**YOUR OBJECTIVE:** Please return only the lines from the one holding "milhões de e" through the one holding "uma capacidade total instala", exactly as they appear in the records below, both ends included.

**SUPPLIED DATA:**
===============
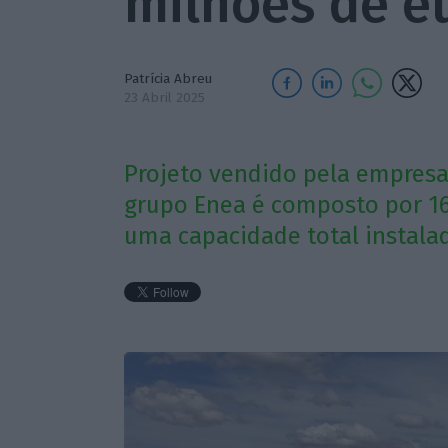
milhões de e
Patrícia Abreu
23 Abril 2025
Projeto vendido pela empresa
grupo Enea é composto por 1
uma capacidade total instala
===============
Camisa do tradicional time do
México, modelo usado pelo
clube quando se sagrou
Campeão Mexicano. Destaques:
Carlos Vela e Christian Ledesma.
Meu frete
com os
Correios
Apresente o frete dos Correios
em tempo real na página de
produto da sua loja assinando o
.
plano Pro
===============
**RESULT OF THIS EXERCISE:**
milhões de e
Patrícia Abreu
23 Abril 2025
Projeto vendido pela empresa
grupo Enea é composto por 1
uma capacidade total instala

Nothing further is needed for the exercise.